In [4]:
import pandas as pd
import numpy as np
    
from sklearn.ensemble import ExtraTreesClassifier
from sklearn.datasets import make_classification
from sklearn.multiclass import OneVsRestClassifier

from sklearn.preprocessing import MultiLabelBinarizer

**read_data_small** is the function to read in the small dataset about 30 MB

In [5]:
def read_data_small():
    X_train = pd.read_csv("data_small/X_train_small.csv")
    X_test = pd.read_csv("data_small/X_test_small.csv")
    y_train = np.asarray(pd.read_csv("data_small/y_train_small.csv", header=None)[0])
    return X_train, X_test, y_train

**read_data_big** is the function to read in the big dataset about 100 MB

In [6]:
def read_data_big():
    X_train = pd.read_csv("data_big/X_train_big.csv")
    X_test = pd.read_csv("data_big/X_test_big.csv")
    y_train = np.asarray(pd.read_csv("data_big/y_train_big.csv", header=None)[0])
    return X_train, X_test, y_train

**read_data** is the function to read in the whole dataset about 1.5 G

In [7]:
def read_data():
    X_train = pd.read_csv("data/X_train.csv")
    X_test = pd.read_csv("data/X_test.csv")
    y_train = np.asarray(pd.read_csv("data/y_train.csv", header=None)[0])
    return X_train, X_test, y_train

# Insert Your Code Here

**detect_spoofying** is the function for training the classifier and classify the results. 
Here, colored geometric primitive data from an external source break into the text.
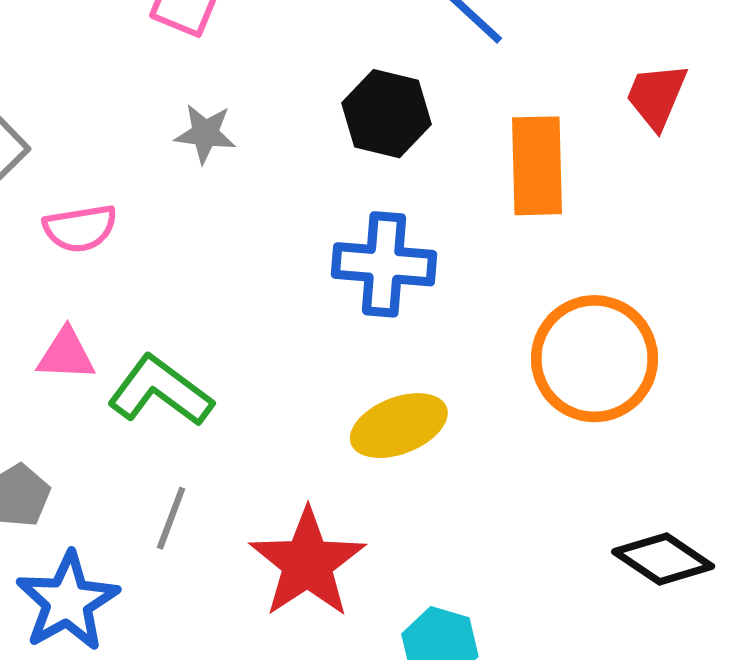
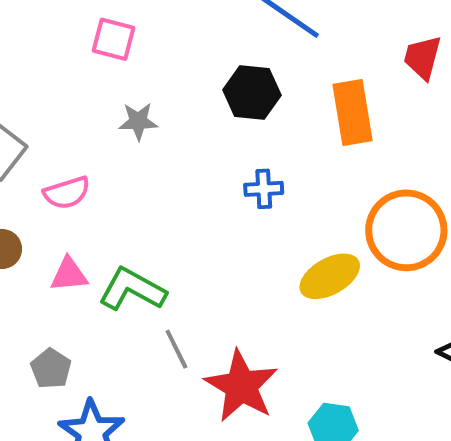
blue cross: (384, 264) -> (264, 189), size x0.6
yellow ellipse: (399, 426) -> (330, 276), moved
gray line: (171, 518) -> (176, 349), moved, turned -39

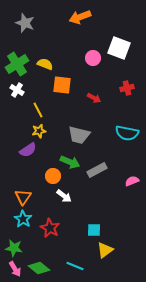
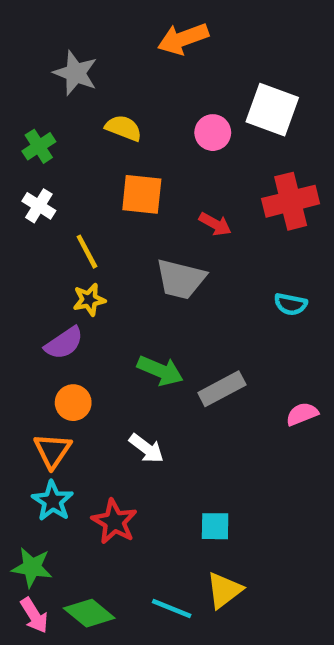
gray star: (25, 23) -> (75, 73), moved
green cross: (17, 64) -> (39, 146), size x0.6
yellow semicircle: (45, 64) -> (124, 128), moved
red cross: (127, 88) -> (291, 201), size x1.6
cyan semicircle: (127, 133) -> (291, 304), size x0.6
gray trapezoid: (79, 135) -> (181, 279), moved
orange circle: (53, 176) -> (73, 403), moved
yellow triangle: (105, 250) -> (224, 590), moved

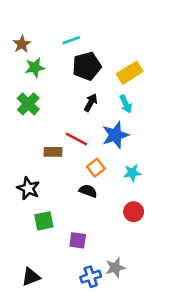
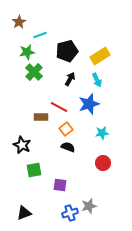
cyan line: (71, 40) -> (40, 35), moved
brown star: (22, 44) -> (19, 22), moved
green cross: (28, 104) -> (34, 72), moved
orange square: (96, 168) -> (66, 129), moved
Here we provide an simple example.

In [8]:
### import libraries here ###
from sklearn.linear_model import LogisticRegression
from sklearn.preprocessing import scale
from sklearn.model_selection import cross_validate

### code classifier here ###
def format_data(df):
    
    # append numberical columns
    rst = df.loc[:,["price","volume","bestBid","bestAsk",'bestBidVolume',
                    'bestAskVolume','lv2Bid', 'lv2BidVolume','lv2Ask', 
                    'lv2AskVolume', 'lv3Bid', 'lv3BidVolume', 'lv3Ask',
                    'lv3AskVolume']]
    
    # encode the binaries
    rst["isBid"] = df.isBid*1
    rst["isBuyer"] = df.isBuyer*1
    rst["isAggressor"] = df.isAggressor*1
    rst["type"] = (df.type == "ORDER")*1
    rst["source"] = (df.source=="USER")*1
    
    # parse the order id data
    rst["orderId"] = df.orderId.str.split('-').str[-1]
    rst["tradeId"] = df.tradeId.str.split('-').str[-1]
    rst["bidOrderId"] = df.bidOrderId.str.split('-').str[-1]
    rst["askOrderId"] = df.askOrderId.str.split('-').str[-1]
    
    # encode the multiple lable data
    tmp_operation = pd.DataFrame(pd.get_dummies(df.operation), columns=df.operation.unique()[:-1])
    rst = pd.concat([rst, tmp_operation], axis=1)
    tmp_endUserRef = pd.DataFrame(pd.get_dummies(df.endUserRef), columns=df.endUserRef.unique()[:-1])
    rst = pd.concat([rst, tmp_endUserRef], axis=1)
    
    # also feel free to add more columns inferred from data
    # smartly engineered features can be very useful to improve the classification resutls
    rst["timeSinceLastTrade"] = X_train[["timestamp","endUserRef"]].groupby("endUserRef").diff()
    print('shape', rst)
    return rst

def detect_spoofying(X_train, X_test, y_train):
    
    # clean up the data
    X_clean = format_data(pd.concat([X_train, X_test]))
    X_clean = X_clean.fillna(-1)
    X_train_clean = X_clean.iloc[:X_train.shape[0],:]
    X_test_clean = X_clean.iloc[X_train.shape[0]:,:]
    X_train_clean_scaled = scale(X_train_clean)
    X_test_clean_scaled = scale(X_test_clean)

    # fit classifier
    clf = LogisticRegression(random_state=0, class_weight='balanced')
#     clf = OneVsRestClassifier(XGBClassifier(n_jobs=-1, max_depth=4))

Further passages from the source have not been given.